The accompanying music is "a stimulating babel of sound," Pederneiras says. The original score ranges from hard rock to traditional Brazilian genres. The scenery (by brother Paulo Pederneiras) features huge, cold plaques of shining black tiles.

"The costumes (by Freusa Zechmeister) feature black-and-white leotards that divide the body in half, front to back – the back being solid black so that under the lights, "for split seconds, they seem to become one with the scenery," the choreographer says.

(You can see a short excerpt from "Breu" by clicking on the video link on the Grupo Corpo entry at www.mondaviarts.org.)

Grupo Corpo dance, Pederneiras says, explores a private world, where dynamics and balance have more meaning than movement.

"Our body learned how to dance on the street, and my language is a modern one," he says, "using peculiar forms of Brazilian popular dances in order to create a rhythm vocabulary all my own."

Classical ballet techniques were the basis of his choreography, Pederneiras says, and daily classical training still is woven into his dancers' workout routines.
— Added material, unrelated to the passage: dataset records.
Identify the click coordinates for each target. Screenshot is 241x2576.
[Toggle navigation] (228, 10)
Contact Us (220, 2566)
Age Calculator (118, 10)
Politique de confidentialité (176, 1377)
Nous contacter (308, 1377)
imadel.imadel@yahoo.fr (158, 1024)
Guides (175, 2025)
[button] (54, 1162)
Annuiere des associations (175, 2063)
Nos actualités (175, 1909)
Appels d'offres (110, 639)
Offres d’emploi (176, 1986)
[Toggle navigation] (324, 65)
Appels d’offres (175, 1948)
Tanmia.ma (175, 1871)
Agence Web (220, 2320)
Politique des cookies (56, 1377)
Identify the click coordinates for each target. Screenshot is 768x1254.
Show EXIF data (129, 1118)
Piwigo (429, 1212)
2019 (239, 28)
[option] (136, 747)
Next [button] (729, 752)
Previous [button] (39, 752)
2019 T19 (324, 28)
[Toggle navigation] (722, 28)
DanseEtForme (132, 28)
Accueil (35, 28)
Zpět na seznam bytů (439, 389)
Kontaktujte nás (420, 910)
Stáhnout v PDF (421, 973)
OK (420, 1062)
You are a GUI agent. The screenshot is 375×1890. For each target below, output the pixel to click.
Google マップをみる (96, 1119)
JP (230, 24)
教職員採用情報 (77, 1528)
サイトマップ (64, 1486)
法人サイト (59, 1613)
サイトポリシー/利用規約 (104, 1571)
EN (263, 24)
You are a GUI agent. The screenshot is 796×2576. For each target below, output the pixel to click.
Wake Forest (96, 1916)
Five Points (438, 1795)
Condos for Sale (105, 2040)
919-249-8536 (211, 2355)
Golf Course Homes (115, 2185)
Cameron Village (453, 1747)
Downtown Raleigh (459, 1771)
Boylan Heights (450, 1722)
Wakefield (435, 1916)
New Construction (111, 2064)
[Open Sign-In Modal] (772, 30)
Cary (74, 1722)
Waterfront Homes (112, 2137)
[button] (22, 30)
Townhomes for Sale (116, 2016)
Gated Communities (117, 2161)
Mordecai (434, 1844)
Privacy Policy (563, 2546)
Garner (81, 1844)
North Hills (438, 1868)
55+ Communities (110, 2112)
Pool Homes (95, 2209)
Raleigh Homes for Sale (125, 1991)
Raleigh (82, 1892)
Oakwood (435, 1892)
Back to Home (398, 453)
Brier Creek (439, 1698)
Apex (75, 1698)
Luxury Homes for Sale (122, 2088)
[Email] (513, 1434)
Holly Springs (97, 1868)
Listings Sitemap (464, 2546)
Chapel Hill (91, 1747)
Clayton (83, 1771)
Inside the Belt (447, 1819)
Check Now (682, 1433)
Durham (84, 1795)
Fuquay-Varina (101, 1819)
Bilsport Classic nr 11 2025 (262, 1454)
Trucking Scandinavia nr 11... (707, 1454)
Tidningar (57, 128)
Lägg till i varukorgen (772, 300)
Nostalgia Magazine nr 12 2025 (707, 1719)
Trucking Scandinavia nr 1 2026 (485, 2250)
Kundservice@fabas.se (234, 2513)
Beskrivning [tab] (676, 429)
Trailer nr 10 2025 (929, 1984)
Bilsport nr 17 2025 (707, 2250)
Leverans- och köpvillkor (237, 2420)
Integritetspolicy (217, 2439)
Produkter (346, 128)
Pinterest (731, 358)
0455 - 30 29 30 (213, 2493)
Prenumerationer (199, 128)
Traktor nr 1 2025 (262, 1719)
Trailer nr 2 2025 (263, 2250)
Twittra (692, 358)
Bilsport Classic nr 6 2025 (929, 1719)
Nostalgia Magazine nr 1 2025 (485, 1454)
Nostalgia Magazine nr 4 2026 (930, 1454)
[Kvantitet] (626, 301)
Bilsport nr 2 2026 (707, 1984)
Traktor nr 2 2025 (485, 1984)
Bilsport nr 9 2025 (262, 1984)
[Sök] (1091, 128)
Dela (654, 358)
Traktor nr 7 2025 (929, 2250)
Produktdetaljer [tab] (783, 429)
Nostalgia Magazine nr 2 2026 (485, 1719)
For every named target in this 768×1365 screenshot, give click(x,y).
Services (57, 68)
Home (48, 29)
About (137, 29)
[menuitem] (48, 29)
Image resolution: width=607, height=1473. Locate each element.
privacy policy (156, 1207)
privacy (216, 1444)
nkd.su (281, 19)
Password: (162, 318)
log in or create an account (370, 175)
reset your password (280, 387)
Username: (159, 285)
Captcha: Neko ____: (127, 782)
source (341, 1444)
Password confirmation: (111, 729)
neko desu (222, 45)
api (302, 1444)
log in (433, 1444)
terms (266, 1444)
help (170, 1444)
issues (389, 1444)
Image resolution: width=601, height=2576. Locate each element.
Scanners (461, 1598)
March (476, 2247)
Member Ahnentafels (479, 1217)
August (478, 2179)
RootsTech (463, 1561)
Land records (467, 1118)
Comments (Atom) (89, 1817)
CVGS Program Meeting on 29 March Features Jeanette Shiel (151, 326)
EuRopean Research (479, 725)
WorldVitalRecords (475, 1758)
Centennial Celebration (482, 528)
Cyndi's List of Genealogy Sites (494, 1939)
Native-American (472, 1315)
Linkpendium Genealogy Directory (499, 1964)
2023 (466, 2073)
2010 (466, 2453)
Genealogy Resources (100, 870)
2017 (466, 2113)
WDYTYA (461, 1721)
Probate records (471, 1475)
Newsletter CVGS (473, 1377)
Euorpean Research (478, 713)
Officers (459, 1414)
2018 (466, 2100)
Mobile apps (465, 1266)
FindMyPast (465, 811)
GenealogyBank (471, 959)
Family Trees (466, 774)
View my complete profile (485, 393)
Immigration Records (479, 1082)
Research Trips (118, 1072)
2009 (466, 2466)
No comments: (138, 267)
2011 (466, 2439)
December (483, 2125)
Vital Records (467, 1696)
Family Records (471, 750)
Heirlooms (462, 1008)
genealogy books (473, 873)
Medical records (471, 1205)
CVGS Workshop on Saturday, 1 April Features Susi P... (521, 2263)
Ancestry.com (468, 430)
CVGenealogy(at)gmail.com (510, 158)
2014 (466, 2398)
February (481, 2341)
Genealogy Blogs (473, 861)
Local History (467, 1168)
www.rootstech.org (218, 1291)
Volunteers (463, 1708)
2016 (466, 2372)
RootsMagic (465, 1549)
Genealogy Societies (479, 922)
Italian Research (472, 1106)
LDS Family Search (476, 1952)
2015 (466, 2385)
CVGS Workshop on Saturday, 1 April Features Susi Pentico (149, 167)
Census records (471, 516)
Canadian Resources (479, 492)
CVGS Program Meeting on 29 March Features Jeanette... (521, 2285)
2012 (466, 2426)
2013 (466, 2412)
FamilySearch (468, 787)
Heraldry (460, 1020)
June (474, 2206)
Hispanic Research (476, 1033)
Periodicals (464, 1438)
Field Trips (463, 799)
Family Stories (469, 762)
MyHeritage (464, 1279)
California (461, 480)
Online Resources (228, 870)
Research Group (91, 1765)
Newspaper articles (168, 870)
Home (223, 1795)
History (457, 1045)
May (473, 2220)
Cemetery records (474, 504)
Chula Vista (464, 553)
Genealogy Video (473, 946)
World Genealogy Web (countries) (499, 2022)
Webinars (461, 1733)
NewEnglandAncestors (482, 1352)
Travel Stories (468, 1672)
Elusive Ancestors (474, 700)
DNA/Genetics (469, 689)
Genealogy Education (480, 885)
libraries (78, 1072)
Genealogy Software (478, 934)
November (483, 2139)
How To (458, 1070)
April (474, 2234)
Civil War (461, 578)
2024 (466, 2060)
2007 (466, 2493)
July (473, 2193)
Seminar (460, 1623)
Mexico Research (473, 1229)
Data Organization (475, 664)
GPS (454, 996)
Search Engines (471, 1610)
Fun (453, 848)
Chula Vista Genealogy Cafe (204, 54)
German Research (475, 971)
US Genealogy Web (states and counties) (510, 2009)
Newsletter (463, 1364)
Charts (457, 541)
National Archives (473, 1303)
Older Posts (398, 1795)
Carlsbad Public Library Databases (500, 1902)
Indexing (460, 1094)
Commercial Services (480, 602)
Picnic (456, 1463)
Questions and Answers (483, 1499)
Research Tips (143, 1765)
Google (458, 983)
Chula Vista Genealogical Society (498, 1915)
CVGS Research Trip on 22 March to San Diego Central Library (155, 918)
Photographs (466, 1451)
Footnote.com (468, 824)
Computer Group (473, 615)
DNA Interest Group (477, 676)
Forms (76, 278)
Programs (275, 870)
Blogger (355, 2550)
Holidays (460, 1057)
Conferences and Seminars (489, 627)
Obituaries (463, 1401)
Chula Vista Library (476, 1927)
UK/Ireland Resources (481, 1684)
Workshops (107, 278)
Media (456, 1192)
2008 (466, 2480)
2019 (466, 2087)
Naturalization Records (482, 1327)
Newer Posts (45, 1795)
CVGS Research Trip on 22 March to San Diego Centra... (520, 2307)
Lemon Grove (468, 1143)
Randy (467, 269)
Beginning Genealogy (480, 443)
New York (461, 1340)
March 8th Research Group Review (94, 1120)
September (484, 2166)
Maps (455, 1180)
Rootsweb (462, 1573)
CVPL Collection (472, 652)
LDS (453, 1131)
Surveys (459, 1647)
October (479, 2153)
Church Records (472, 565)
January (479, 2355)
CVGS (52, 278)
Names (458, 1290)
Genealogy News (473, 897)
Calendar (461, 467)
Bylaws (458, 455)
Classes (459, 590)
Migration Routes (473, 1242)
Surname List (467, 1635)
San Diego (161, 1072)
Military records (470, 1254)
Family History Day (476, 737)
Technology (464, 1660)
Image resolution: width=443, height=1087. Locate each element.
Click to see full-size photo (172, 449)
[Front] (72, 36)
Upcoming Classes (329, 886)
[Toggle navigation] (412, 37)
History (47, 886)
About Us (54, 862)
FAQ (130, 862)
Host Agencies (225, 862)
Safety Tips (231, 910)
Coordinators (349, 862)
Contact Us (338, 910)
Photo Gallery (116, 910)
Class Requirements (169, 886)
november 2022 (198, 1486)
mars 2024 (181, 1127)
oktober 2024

Pederneiras has largely chosen to use the work of Brazilian composers since 1992. (The only exceptions are Ernesto Lecuono ("the Cuban Gershwin") whose work accompanied the 2006 Mondavi program and Philip Glass whose music accompanies "Seven or Eight Pieces for a Ballet" on this year's program.)

Grupo Corpo tours with a troupe of about 30, and while the economy is affecting the arts in Brazil as it is in the United States, "We didn't change anything because of the economic crisis," he says. "This tour was planned a long time ago."

In Brazil, in addition to performing in Belo Horizonte, Grupo Corpo regularly performs to sold-out crowds at the 2,240-seat Theatro Municipal in Rio de Janeiro and at the 1,130-seat Teatro Alfa in Sao Paulo.

The company had an invitation to perform at the Moscow Dance Festival this year, but the event was canceled because of lack of funding.

The troupe, instead, will "take this opportunity to tour more in Brazil, where we have a big demand," Pederneiras says. "It's a big country and usually we don't have enough time to tour (everywhere we'd like)."